Review of (Un)Well, You Are What You Eat, and Poisoned
This article is about my experiences watching the Netflix shows (Un)Well, You Are What You Eat: A Twin Experiment, as well as the documentary film Poisoned: The Dirty Truth About Your Food. These are of particular interest to me as they are directly related to my day job, which includes writing food and dietary supplement safety plans for food industry businesses. The plans I write must be science based, and so I do a lot of science work involving food and supplements.

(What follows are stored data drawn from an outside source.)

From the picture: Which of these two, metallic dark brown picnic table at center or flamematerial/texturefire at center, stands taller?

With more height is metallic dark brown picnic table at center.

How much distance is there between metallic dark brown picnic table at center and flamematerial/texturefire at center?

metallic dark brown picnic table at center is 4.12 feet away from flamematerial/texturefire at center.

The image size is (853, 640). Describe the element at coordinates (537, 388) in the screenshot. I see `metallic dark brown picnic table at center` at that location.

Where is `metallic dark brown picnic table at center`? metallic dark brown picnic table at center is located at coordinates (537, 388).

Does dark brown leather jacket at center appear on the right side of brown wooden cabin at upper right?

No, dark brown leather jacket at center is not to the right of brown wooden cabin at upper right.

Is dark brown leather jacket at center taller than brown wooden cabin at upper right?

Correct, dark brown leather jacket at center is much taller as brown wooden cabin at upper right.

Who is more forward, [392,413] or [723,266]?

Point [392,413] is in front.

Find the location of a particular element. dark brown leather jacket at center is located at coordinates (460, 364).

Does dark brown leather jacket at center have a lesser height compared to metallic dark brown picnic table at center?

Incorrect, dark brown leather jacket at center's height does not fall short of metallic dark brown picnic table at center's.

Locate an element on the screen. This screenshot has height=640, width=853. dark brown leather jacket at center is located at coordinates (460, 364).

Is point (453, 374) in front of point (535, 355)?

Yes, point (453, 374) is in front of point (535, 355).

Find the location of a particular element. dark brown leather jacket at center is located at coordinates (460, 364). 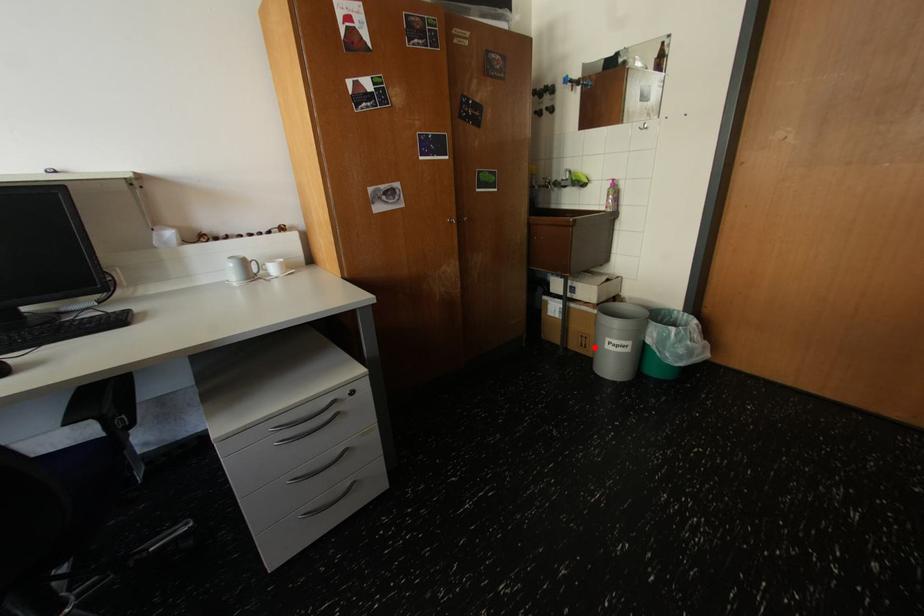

And even though I love my job very much, it’s all quite boring and nuanced, and is nothing like what is discussed in these Netflix documentaries.
Beyond my day job, I was a vegetarian for about four years after college, but I went back to eating meat in my twenties largely because it made more sense to eat what my wife eats, and my health didn’t seem to be affected much either way when I didn’t eat meat or when I started eating meat again. I also exercise every day (tai chi) and practice mind/body spirituality to go along with that (Neidan Alchemy). That’s some weird stuff by American standards, and as such, I’m all for attempts any person makes to be healthy. I’m certainly not one to judge, as I do not believe there is one correct approach to being healthy.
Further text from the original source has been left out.